On finishing military service in 1955, Gaze was appointed to a lectureship in physiology at the University of Edinburgh. He became Reader in Physiology in 1966. In 1970 Sir Peter Medawar invited Gaze to become director of a new division in developmental biology at The National Institute for Medical Research in London. Gaze accepted the invitation. He returned to Edinburgh in 1984 and led a Medical Research Council unit on neural development and regeneration. In 1992 he retired, continuing to live in Edinburgh.

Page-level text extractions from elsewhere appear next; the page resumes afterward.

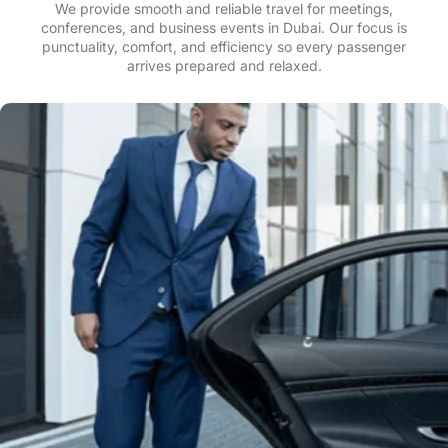
We provide smooth and reliable travel for meetings,
conferences, and business events in Dubai. Our focus is
punctuality, comfort, and efficiency so every passenger
arrives prepared and relaxed.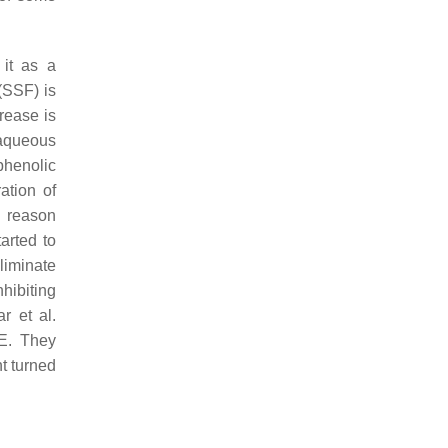
 it as a
(SSF) is
crease is
 aqueous
phenolic
ation of
a reason
arted to
eliminate
nhibiting
r et al.
E. They
t turned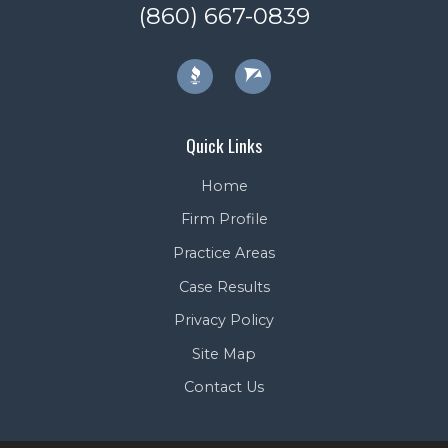
(860) 667-0839
Quick Links
Home
Firm Profile
Practice Areas
Case Results
Privacy Policy
Site Map
Contact Us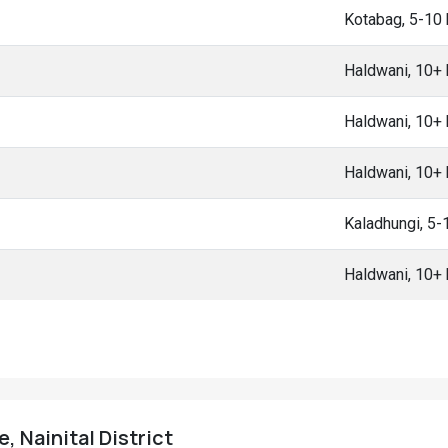
Kotabag, 5-10
Haldwani, 10+
Haldwani, 10+
Haldwani, 10+
Kaladhungi, 5
Haldwani, 10+
, Nainital District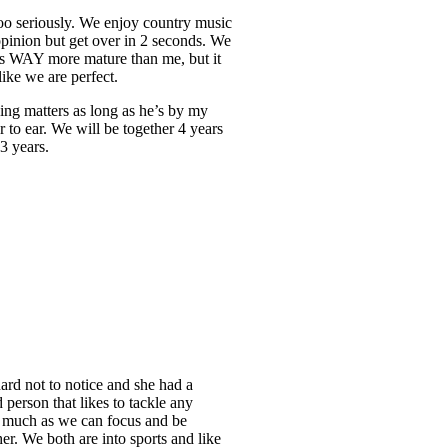
 too seriously. We enjoy country music
 opinion but get over in 2 seconds. We
 is WAY more mature than me, but it
like we are perfect.
ing matters as long as he’s by my
to ear. We will be together 4 years
 3 years.
hard not to notice and she had a
 person that likes to tackle any
As much as we can focus and be
her. We both are into sports and like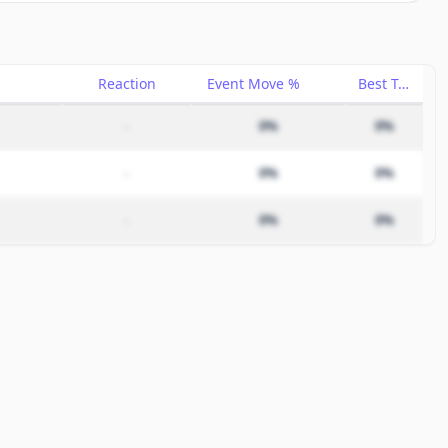
Reaction
Event Move %
Best Trade %
–
0%
0%
–
0%
0%
–
0%
0%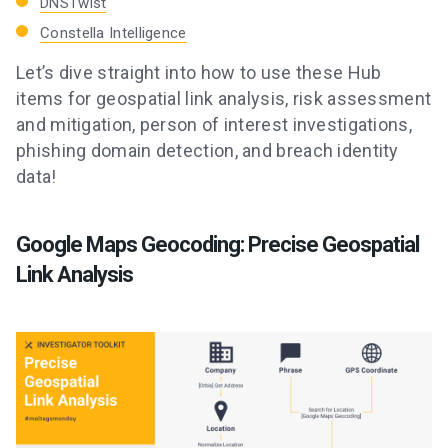
DNSTwist
Constella Intelligence
Let’s dive straight into how to use these Hub
items for geospatial link analysis, risk assessment
and mitigation, person of interest investigations,
phishing domain detection, and breach identity
data!
Google Maps Geocoding: Precise Geospatial
Link Analysis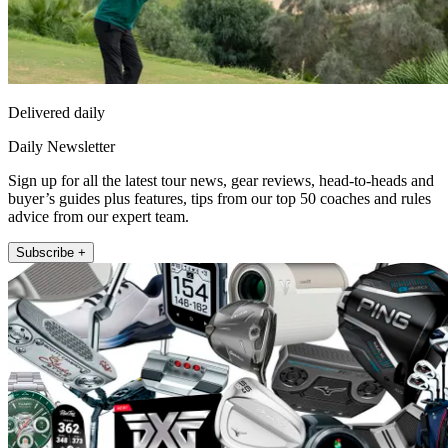
Delivered daily
Daily Newsletter
Sign up for all the latest tour news, gear reviews, head-to-heads and
buyer’s guides plus features, tips from our top 50 coaches and rules
advice from our expert team.
Subscribe +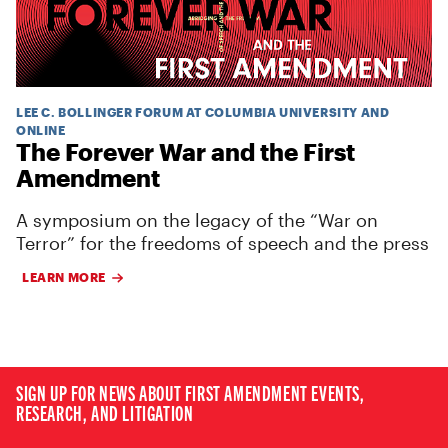
LEE C. BOLLINGER FORUM AT COLUMBIA UNIVERSITY AND
ONLINE
The Forever War and the First
Amendment
A symposium on the legacy of the “War on
Terror” for the freedoms of speech and the press
LEARN MORE
SIGN UP FOR NEWS ABOUT FIRST AMENDMENT EVENTS,
RESEARCH, AND LITIGATION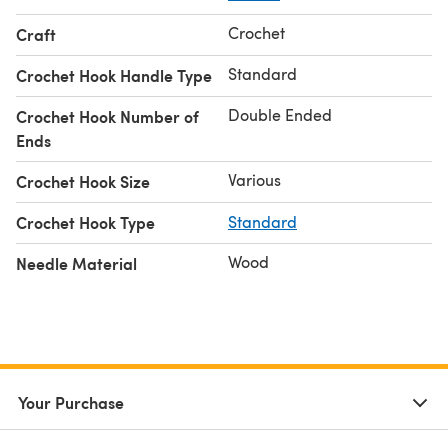
Crochet
Craft
Standard
Crochet Hook Handle Type
Double Ended
Crochet Hook Number of
Ends
Various
Crochet Hook Size
Crochet Hook Type
Standard
Wood
Needle Material
Your Purchase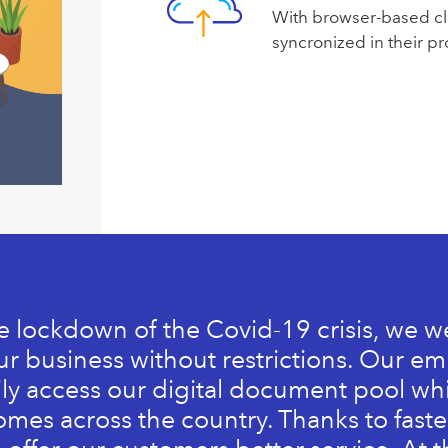
With browser-based cl
syncronized in their pro
e lockdown of the Covid-19 crisis, we w
r business without restrictions. Our e
ily access our digital document pool wh
omes across the country. Thanks to fast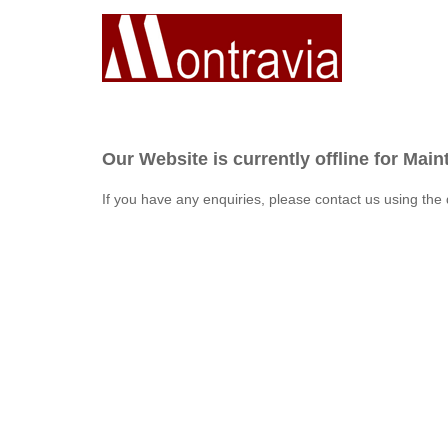
Our Website is currently offline for Mai
If you have any enquiries, please contact us using the 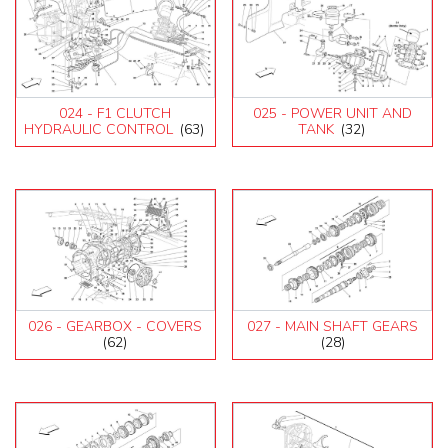
024 - F1 CLUTCH
025 - POWER UNIT AND
HYDRAULIC CONTROL
(63)
TANK
(32)
026 - GEARBOX - COVERS
027 - MAIN SHAFT GEARS
(62)
(28)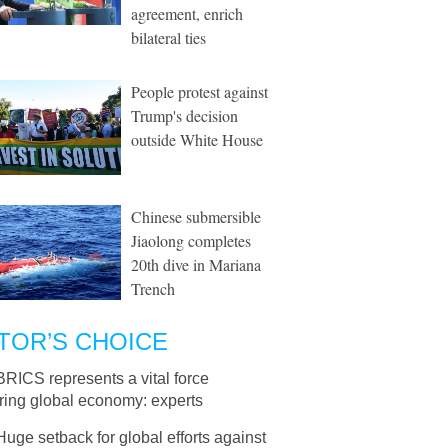
agreement, enrich
bilateral ties
People protest against
Trump's decision
outside White House
Chinese submersible
Jiaolong completes
20th dive in Mariana
Trench
TOR’S CHOICE
BRICS represents a vital force
ring global economy: experts
Huge setback for global efforts against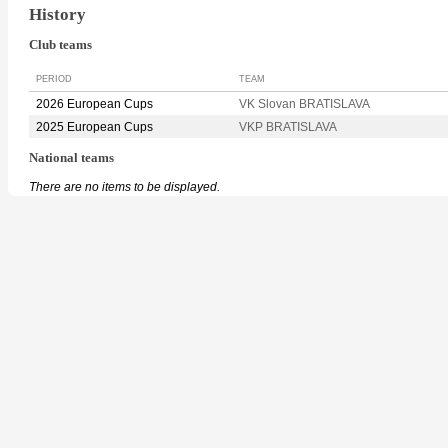
History
Club teams
PERIOD
TEAM
2026 European Cups
VK Slovan BRATISLAVA
2025 European Cups
VKP BRATISLAVA
National teams
There are no items to be displayed.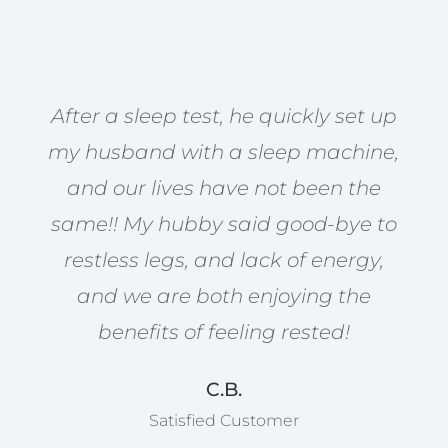
After a sleep test, he quickly set up
my husband with a sleep machine,
and our lives have not been the
same!! My hubby said good-bye to
restless legs, and lack of energy,
and we are both enjoying the
benefits of feeling rested!
C.B.
Satisfied Customer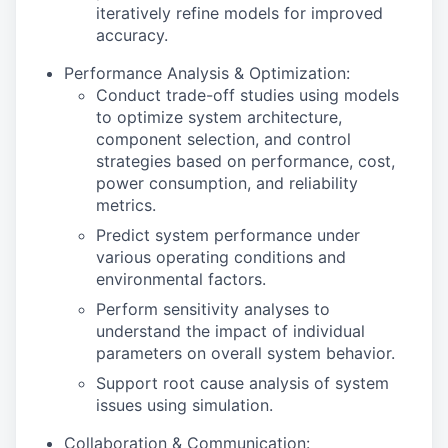
iteratively refine models for improved
accuracy.
Performance Analysis & Optimization:
Conduct trade-off studies using models
to optimize system architecture,
component selection, and control
strategies based on performance, cost,
power consumption, and reliability
metrics.
Predict system performance under
various operating conditions and
environmental factors.
Perform sensitivity analyses to
understand the impact of individual
parameters on overall system behavior.
Support root cause analysis of system
issues using simulation.
Collaboration & Communication: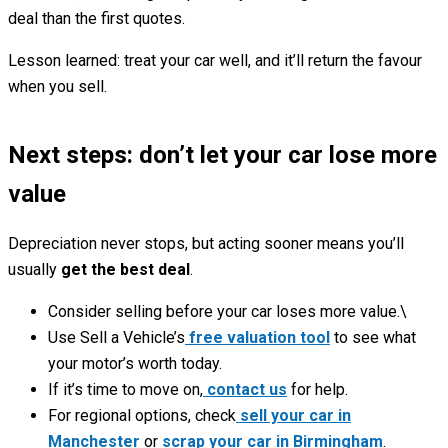
deal than the first quotes.
Lesson learned: treat your car well, and it’ll return the favour
when you sell.
Next steps: don’t let your car lose more
value
Depreciation never stops, but acting sooner means you’ll
usually
get the best deal
.
Consider selling before your car loses more value.\
Use Sell a Vehicle’s
free valuation tool
to see what
your motor’s worth today.
If it’s time to move on,
contact us
for help.
For regional options, check
sell your car in
Manchester
or
scrap your car in Birmingham
.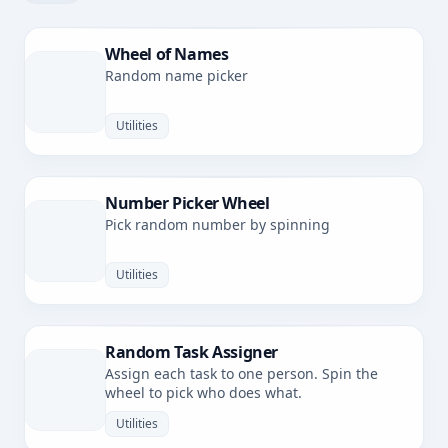
Wheel of Names
Random name picker
Utilities
Number Picker Wheel
Pick random number by spinning
Utilities
Random Task Assigner
Assign each task to one person. Spin the
wheel to pick who does what.
Utilities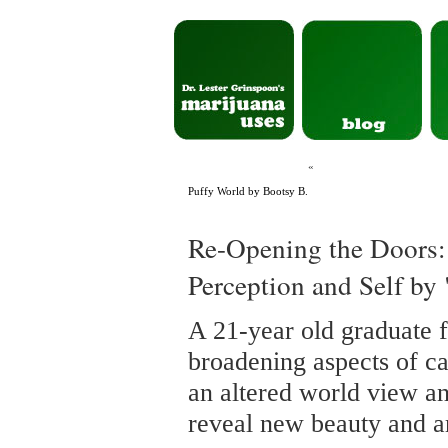
«
Puffy World by Bootsy B.
Re-Opening the Doors:
Perception and Self by
A 21-year old graduate 
broadening aspects of ca
an altered world view an
reveal new beauty and ar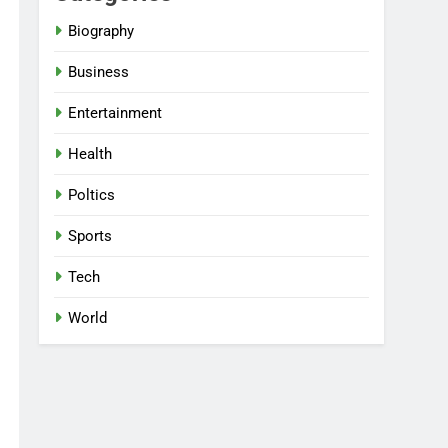
Biography
Business
Entertainment
Health
Poltics
Sports
Tech
World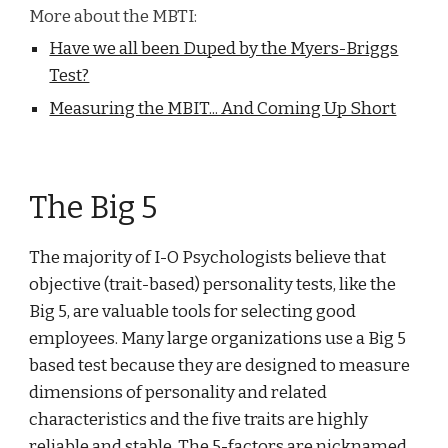
More about the MBTI:
Have we all been Duped by the Myers-Briggs
Test?
Measuring the MBIT... And Coming Up Short
The Big 5
The majority of I-O Psychologists believe that
objective (trait-based) personality tests, like the
Big 5, are valuable tools for selecting good
employees. Many large organizations use a Big 5
based test because they are designed to measure
dimensions of personality and related
characteristics and the five traits are highly
reliable and stable. The 5-factors are nicknamed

Gaze began his post-doctoral research by repeating the experiments of Roger Sperry.[4] The experiments involved cutting the optic nerve in frogs, rotating the eye, and allowing the nerve to grow back. Vision was restored. Sperry showed that the frogs behaved as though they saw the world upside down through the rotated eye. Whereas Sperry had had to assume the anatomy from the frogs’ behaviour Gaze used electrophysiological recording to directly examine the precise anatomy – the exact pattern of functional connexions between the retina (eye) and the tectum (the visual part of the frog brain with which the retinal fibres connect).[5] This was the first time that electrophysiological techniques had been used to examine nerve regeneration. These initial results showed that Sperry had been correct in his anatomical assumptions.
On the basis of his experiments, Sperry proposed the chemoaffinity theory (what he then called the theory of neuronal specificity).[6][7] Sperry proposed that every retinal fibre has a unique chemical label and every part of the tectum has a unique label. According to Sperry’s theory there is a rigid rule (the mapping rule) that determines the connexions made: each retinal fibre label can connect with one, and only one, tectal label. A central feature of the theory is that there is no interaction between retinal fibres themselves in forming the pattern of connexions.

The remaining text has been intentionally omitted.